Problématique de la revue
Nous avons tenté de déterminer si l'ablation chirurgicale plus élargie des ganglions lymphatiques avait un effet positif sur la survie, la récidive et les éventuelles complications, et comment leur ablation pouvait affecter la qualité de vie de la personne.
Contexte
Les adénocarcinomes pancréatiques et périampullaires sont les plus fréquents et les plus agressifs des cancers du pancréas. Les symptômes les plus courants sont la douleur, la jaunisse (jaunissement de la peau et du blanc des yeux) et la perte de poids.
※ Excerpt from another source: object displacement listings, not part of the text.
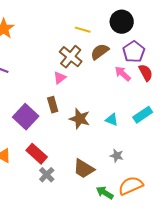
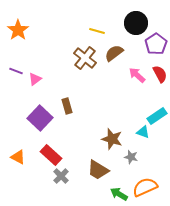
purple pentagon: (134, 52) -> (156, 44), moved
pink triangle: (60, 78) -> (35, 79), moved
brown star: (80, 119) -> (112, 139), moved
cyan triangle: (112, 120) -> (143, 132), moved

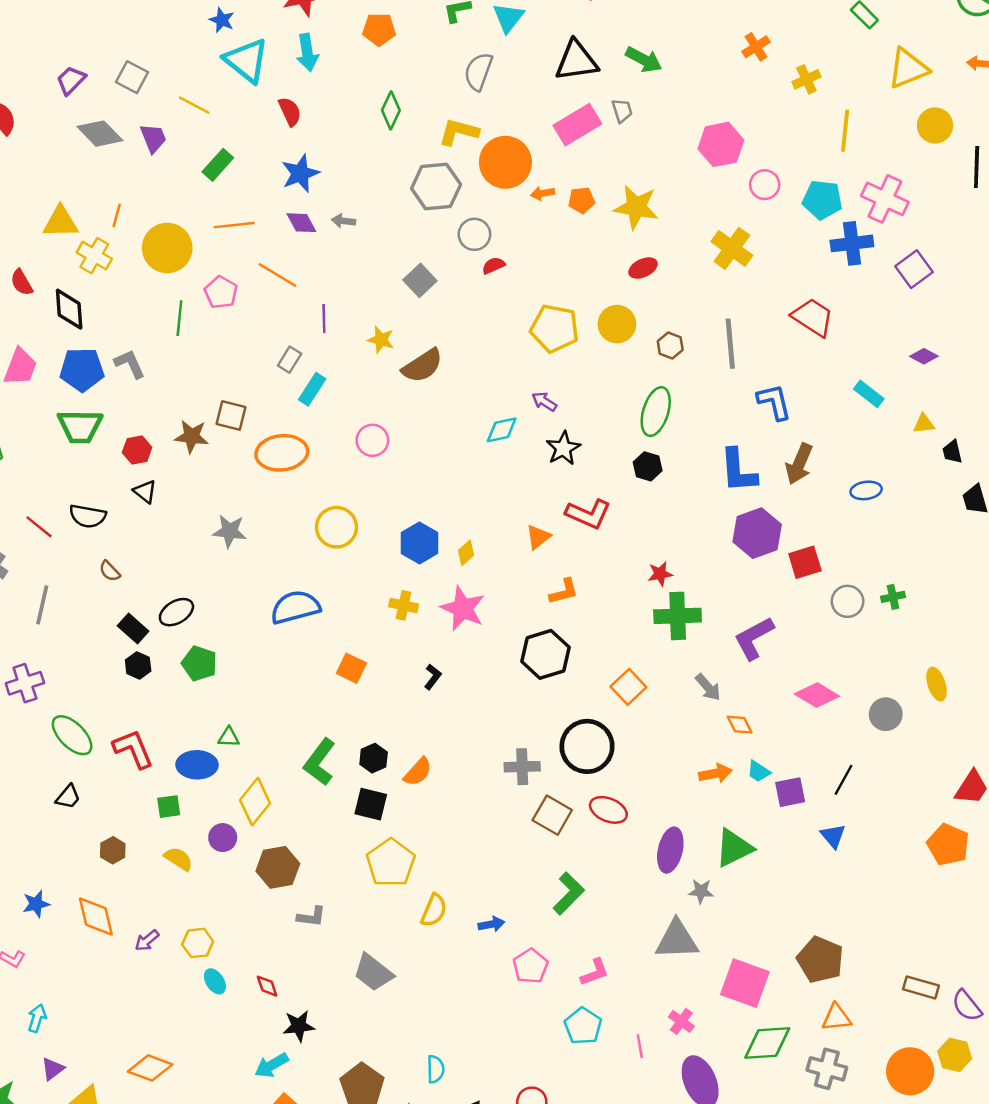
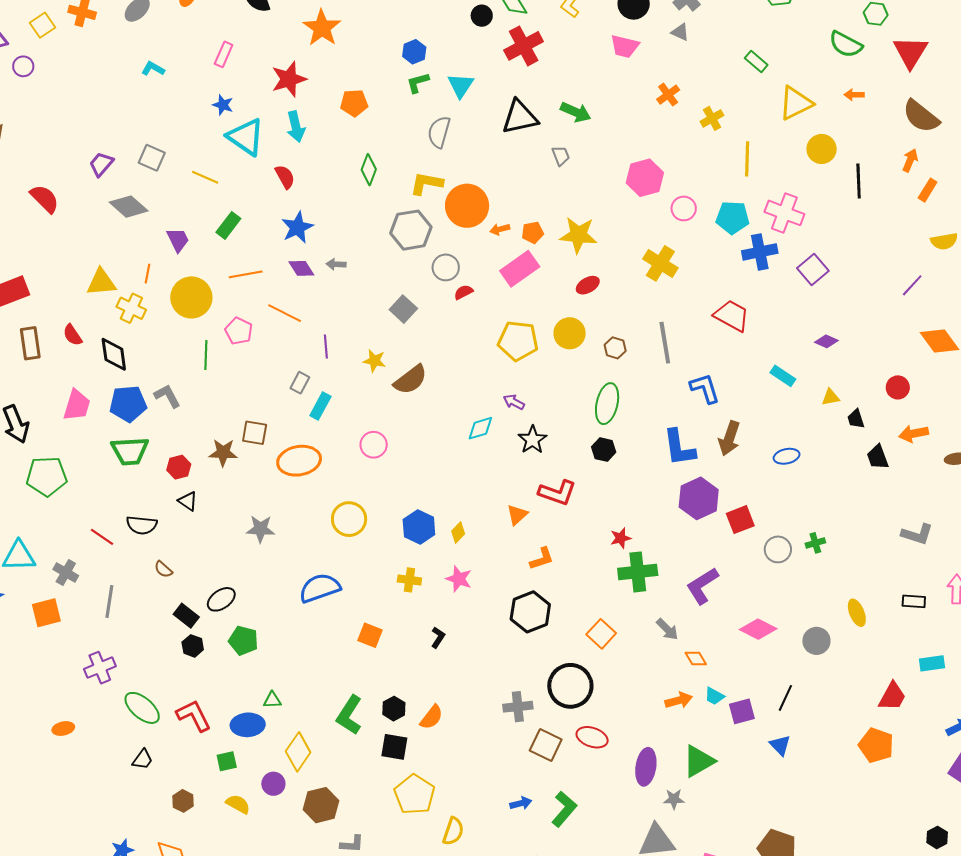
pink rectangle: (577, 125) -> (520, 269), moved
purple trapezoid: (153, 138) -> (178, 240), moved
pink star: (463, 608) -> (459, 579), size x0.7
blue arrow: (491, 924) -> (521, 803), moved

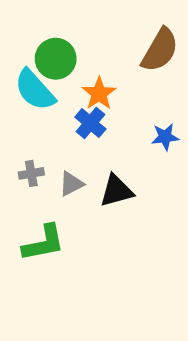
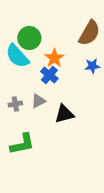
blue star: (165, 137) -> (92, 66), moved
gray triangle: (71, 184) -> (38, 101), moved

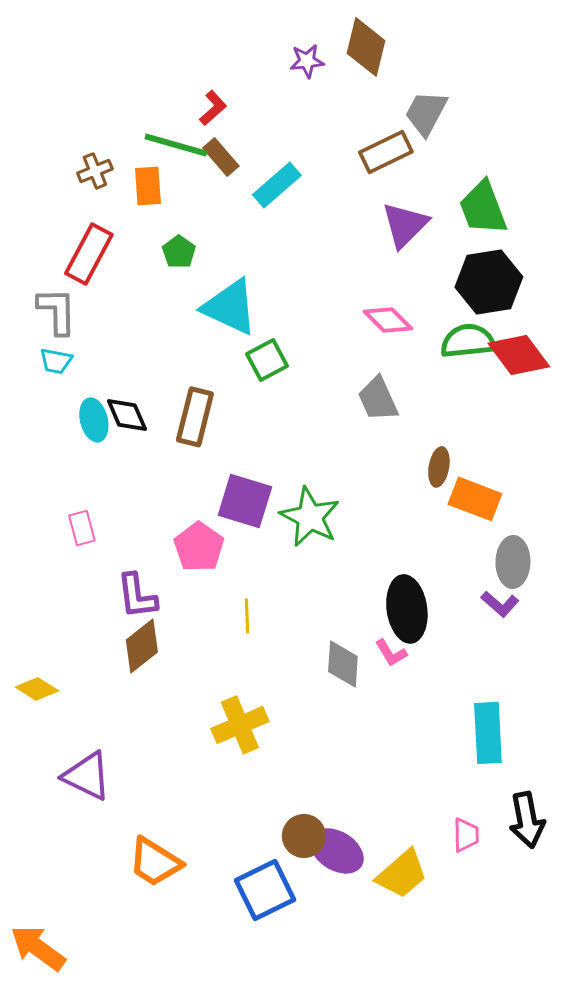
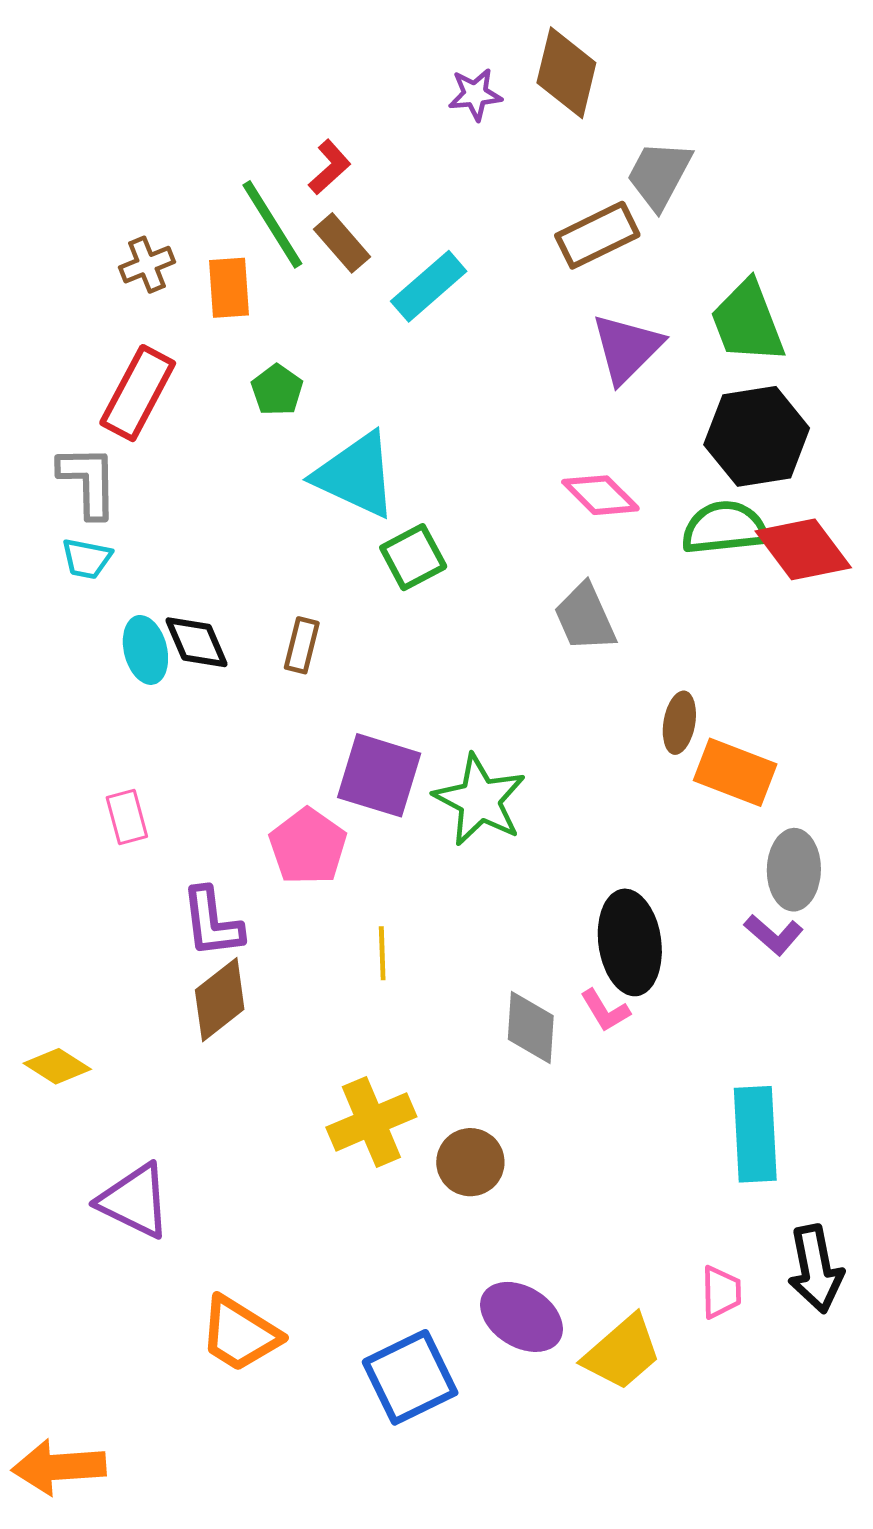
green line: (176, 145) -> (272, 224), turned 42
brown rectangle: (195, 417) -> (302, 645), size x0.6
brown circle: (304, 836) -> (470, 1162), moved
orange arrow: (38, 948) -> (59, 1467), turned -40

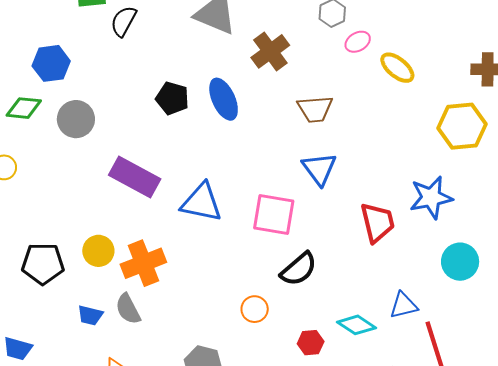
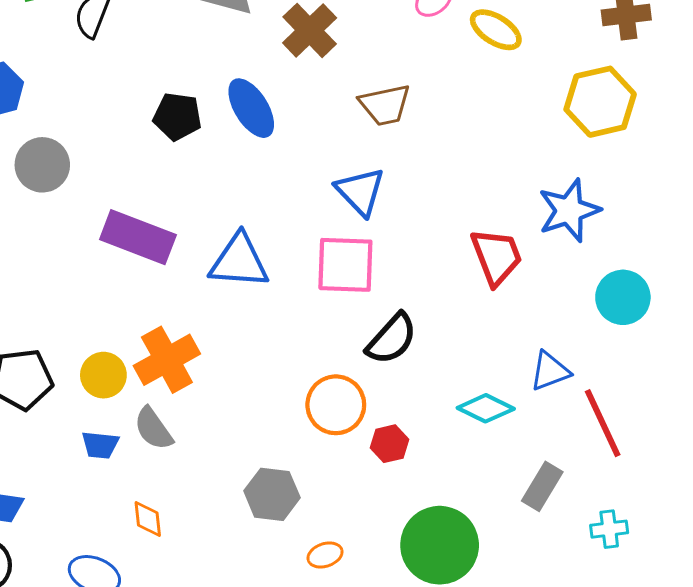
blue triangle: (319, 169) -> (360, 192), moved
yellow circle: (98, 251) -> (103, 375), moved
orange circle: (255, 309) -> (336, 405), size x1.5
red hexagon: (311, 343) -> (390, 444), moved

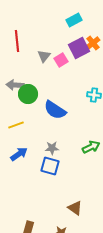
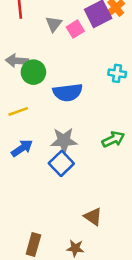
blue semicircle: (55, 110) -> (68, 92), turned -40
gray star: (52, 148) -> (64, 141), size x1.5
blue square: (50, 166) -> (61, 163), turned 30

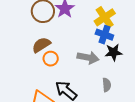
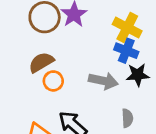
yellow cross: (105, 17) -> (127, 28), turned -30

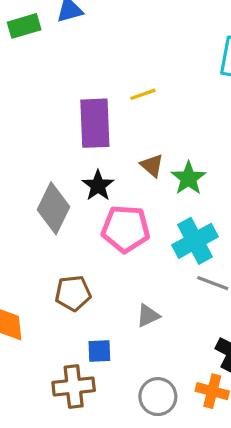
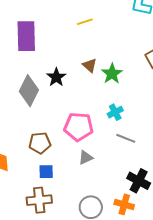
purple rectangle: (95, 123) -> (26, 36), moved
pink pentagon: (126, 229) -> (79, 127), moved
cyan cross: (195, 241) -> (115, 112), size x0.6
blue square: (99, 351) -> (46, 172), moved

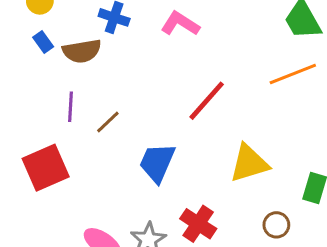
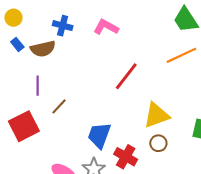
brown line: (108, 122) -> (59, 106), moved
blue trapezoid: (157, 163) -> (99, 135), moved
brown circle: (276, 225) -> (158, 143), moved

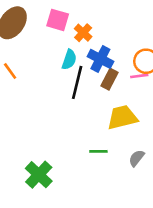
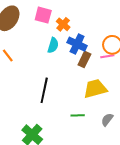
black line: (77, 82) -> (44, 90), moved

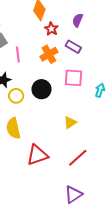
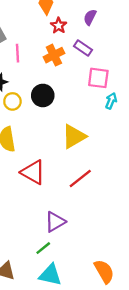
pink square: (74, 78) -> (98, 78), moved
yellow triangle: (70, 122) -> (74, 136), size x1.6
red triangle: (37, 155) -> (33, 172), turned 45
purple triangle: (73, 194) -> (55, 222), moved

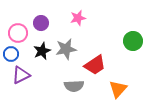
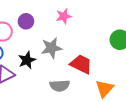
black star: (42, 51) -> (27, 60), moved
red trapezoid: (95, 65) -> (81, 64), turned -120

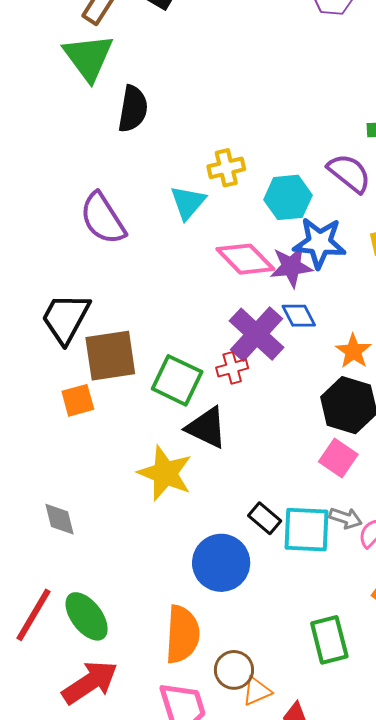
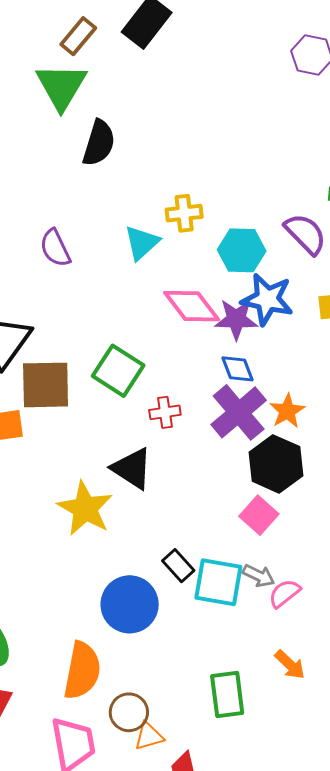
purple semicircle: (103, 219) -> (55, 248), size x0.7
purple cross: (257, 334) -> (239, 412), moved
green square: (177, 380) -> (118, 371), moved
Malheureusement, ces symptômes ne se manifestent souvent pas aux premiers stades de la maladie, ce qui retarde le diagnostic. Ce retard signifie que seuls 15 à 25 % des personnes atteintes d'un cancer du pancréas sont candidats à une thérapie potentiellement curative. La duodénopancréatectomie partielle (DP) est le traitement de choix. Cela comprend l'ablation de la tête du pancréas (une grosse glande qui produit de l'insuline et des sécrétions facilitant la digestion), du duodénum (première partie de l'intestin grêle), de la vésicule biliaire (un organe qui stocke la bile, ce qui facilite la digestion), de l'extrémité du canal cholédoque (qui transporte la bile du foie ou de la vésicule biliaire vers le duodénum), des ganglions lymphatiques proches de la zone affectée (structures agissant comme des filtres pour empêcher les particules étrangères de pénétrer dans la circulation sanguine) et, parfois, de l'extrémité de l'estomac.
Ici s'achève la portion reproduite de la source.